When we finally arrived in New York, we were greeted by Pete Rushefsky and fellow organizer, Budapest-based Klezmer fiddler Bob Cohen. Bob had arranged for us to stay at his sister’s house in New Jersey for the first two nights of our five day stay. Due to a UN summit in town, crosstown traffic was confined to one route that day, and the band’s first impression of America was a three hour traffic jam.
The band played two shows: on September 25th at the Ukrainian National Home in the old Ukrainian part of the East Village, and on September 26th at Central Park’s “Summer Stage”. The latter was a large open-air concert produced in conjunction with the New York Gypsy Festival and featured Mahala Rai Banda, Selim Sesler, Yuri Yunakov and the New York Gypsy All-Stars.

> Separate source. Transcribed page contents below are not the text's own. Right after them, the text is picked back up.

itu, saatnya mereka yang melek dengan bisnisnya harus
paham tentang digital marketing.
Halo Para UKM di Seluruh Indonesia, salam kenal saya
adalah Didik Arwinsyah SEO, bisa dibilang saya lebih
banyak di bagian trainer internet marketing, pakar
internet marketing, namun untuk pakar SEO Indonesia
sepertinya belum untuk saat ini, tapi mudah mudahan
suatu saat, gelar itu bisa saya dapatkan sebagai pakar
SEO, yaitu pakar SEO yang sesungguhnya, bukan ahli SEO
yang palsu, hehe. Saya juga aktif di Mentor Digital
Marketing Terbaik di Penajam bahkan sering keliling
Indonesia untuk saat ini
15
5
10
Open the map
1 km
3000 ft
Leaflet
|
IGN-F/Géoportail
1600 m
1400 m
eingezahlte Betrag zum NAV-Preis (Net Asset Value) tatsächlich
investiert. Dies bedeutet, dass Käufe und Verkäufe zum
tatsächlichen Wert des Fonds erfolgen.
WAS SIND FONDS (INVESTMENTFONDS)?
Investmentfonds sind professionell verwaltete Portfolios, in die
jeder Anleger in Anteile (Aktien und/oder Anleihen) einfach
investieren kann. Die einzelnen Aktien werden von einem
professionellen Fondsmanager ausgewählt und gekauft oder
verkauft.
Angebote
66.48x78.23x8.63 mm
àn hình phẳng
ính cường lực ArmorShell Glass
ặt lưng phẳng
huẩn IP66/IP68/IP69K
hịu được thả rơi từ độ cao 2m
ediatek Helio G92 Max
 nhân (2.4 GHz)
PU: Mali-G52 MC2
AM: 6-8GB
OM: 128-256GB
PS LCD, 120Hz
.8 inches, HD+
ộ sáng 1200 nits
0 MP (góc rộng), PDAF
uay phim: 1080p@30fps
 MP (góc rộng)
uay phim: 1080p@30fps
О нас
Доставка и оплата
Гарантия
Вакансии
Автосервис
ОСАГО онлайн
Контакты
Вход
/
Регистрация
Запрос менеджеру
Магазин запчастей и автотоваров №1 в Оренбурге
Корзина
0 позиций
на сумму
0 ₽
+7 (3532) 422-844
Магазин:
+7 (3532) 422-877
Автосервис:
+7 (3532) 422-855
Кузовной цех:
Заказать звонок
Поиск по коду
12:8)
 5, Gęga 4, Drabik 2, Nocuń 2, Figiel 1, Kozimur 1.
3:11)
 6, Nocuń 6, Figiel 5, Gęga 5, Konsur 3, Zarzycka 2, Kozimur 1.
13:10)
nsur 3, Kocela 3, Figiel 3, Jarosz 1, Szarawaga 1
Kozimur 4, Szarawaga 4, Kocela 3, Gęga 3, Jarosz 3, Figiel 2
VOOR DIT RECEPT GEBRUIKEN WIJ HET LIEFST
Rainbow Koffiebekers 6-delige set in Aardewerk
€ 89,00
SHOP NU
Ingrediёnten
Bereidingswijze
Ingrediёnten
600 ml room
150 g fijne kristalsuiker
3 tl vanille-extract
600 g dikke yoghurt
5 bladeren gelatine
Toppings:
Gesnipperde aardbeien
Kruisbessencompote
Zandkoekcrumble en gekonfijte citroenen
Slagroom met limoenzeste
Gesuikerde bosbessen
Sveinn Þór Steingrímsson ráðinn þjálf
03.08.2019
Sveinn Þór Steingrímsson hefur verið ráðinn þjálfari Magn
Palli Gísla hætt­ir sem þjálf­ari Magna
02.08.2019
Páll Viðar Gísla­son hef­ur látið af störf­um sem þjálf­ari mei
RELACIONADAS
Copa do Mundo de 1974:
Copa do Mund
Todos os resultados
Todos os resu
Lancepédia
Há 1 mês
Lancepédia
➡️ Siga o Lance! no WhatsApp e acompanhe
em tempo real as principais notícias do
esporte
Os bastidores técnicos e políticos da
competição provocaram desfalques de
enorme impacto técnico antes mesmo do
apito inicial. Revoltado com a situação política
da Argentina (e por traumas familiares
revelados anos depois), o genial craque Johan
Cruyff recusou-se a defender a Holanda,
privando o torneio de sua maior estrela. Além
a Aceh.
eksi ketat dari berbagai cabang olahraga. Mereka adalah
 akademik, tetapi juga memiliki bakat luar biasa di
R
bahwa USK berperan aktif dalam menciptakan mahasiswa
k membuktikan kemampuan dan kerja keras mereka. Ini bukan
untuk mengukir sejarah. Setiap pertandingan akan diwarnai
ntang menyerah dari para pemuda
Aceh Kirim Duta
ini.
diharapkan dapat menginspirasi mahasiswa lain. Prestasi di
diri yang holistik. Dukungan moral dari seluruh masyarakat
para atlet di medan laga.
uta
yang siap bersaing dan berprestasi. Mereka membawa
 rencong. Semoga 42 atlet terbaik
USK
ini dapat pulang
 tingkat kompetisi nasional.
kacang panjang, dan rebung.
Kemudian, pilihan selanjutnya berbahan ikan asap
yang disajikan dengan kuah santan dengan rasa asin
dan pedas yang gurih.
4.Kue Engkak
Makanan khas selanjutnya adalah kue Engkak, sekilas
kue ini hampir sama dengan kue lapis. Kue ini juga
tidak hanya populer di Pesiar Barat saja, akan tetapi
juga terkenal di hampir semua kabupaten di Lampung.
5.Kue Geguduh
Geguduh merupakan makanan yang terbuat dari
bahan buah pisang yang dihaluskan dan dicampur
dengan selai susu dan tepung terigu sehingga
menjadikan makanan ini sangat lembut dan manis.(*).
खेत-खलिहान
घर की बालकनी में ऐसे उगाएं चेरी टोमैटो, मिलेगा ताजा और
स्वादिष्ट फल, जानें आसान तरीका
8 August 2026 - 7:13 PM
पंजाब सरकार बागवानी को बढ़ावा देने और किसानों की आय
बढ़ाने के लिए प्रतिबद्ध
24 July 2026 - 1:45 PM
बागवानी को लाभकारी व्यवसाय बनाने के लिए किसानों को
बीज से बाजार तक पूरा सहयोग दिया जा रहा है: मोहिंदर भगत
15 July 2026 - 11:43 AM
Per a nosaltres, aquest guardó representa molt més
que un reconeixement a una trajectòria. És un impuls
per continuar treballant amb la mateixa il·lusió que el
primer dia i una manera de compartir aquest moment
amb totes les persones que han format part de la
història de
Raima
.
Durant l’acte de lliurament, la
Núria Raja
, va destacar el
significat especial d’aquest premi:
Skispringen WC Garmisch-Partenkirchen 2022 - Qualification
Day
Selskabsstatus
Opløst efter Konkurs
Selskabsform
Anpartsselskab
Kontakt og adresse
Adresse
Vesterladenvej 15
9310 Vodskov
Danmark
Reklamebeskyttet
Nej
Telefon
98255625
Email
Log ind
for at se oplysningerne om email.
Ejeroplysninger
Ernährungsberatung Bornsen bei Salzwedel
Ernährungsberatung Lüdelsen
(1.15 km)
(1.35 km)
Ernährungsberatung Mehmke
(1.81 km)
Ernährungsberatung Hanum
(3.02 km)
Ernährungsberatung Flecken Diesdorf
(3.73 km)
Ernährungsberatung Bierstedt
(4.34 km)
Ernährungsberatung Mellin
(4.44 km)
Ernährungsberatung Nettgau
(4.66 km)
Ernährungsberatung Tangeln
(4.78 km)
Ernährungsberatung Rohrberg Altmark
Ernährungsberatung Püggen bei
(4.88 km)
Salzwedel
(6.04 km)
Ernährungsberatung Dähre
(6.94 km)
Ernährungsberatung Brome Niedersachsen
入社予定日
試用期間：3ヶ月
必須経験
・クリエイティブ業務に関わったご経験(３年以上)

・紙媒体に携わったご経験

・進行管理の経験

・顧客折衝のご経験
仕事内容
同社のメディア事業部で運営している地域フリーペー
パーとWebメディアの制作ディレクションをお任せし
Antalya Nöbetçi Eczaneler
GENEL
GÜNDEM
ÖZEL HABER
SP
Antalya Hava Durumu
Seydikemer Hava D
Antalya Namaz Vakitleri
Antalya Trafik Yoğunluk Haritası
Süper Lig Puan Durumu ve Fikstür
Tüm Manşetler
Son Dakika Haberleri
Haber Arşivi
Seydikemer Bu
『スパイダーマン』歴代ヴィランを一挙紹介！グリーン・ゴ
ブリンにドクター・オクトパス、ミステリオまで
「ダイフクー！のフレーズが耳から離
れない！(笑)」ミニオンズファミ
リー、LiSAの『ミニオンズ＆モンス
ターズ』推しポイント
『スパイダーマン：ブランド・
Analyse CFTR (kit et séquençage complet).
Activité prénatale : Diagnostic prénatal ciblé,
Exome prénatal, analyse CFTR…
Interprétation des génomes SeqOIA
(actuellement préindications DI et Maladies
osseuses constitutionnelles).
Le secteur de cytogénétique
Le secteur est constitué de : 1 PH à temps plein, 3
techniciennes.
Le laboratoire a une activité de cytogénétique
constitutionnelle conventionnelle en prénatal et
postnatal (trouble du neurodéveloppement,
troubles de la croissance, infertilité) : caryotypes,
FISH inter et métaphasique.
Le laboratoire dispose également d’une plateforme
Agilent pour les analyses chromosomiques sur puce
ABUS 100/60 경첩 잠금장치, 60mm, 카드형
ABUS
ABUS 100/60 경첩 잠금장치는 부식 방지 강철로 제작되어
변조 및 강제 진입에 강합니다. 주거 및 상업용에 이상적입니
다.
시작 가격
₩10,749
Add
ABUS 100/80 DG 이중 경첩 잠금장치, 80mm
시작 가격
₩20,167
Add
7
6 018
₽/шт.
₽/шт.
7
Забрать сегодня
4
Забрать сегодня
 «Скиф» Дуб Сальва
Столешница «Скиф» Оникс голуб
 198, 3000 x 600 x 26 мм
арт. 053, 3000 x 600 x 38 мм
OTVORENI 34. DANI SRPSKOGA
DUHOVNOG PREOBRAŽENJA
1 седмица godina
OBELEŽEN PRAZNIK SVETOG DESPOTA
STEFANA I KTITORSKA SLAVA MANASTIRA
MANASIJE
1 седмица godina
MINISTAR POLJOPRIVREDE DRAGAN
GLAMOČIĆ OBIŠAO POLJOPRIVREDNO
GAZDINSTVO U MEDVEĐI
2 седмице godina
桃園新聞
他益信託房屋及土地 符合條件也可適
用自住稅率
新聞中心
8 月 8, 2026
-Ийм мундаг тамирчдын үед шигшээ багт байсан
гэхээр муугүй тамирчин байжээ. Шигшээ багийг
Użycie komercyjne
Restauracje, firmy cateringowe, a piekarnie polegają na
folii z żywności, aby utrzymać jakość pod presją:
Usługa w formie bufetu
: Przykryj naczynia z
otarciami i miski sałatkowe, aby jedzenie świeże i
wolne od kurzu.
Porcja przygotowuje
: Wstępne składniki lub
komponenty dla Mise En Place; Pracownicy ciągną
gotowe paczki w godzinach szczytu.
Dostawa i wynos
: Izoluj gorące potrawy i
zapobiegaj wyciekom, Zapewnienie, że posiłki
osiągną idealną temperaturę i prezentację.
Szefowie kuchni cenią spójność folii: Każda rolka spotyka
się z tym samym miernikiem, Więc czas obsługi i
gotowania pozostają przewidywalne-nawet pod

I was surprised by the extent to which the band chose not to enjoy America– with the exception of New York pizza, every meal they ate consisted of bread, pickles and boiled hot dogs prepared in their hotel room. Of course, this was largely a financial issue; it wasn’t that they didn’t want to try new exotic foods, but for the eight dollars it would cost them for a delicious Pad Thai dish in NY, they could easily provide a meal for their entire extended family back home. It is also a generational issue; these musicians are in their 50s and 60s. They are much less knowledgeable about foreign countries and cultures than younger generations of Ukrainians, and therefore less likely to try something new and exotic when they have the chance. Still, despite having barely scraped the surface of American culture during their short stay, the band was impressed with what they saw.
Upon returning from New York, the band received an award from the Transcarpathia Ministry of Culture for their participation in the concerts in New York, and were definitely enjoying the attention that it brought them.
The award reads:
Transcarpathian Oblast Council
Ensemble “Manyo Family Traditional Quartet”
(Conductor Yosyp Cherniavets)
For your dutiful creative work and considerable personal contribution to the socioeconomic and cultural development of the city. Presented on the 681st anniversary of the first written mention of the city of Tyachiv.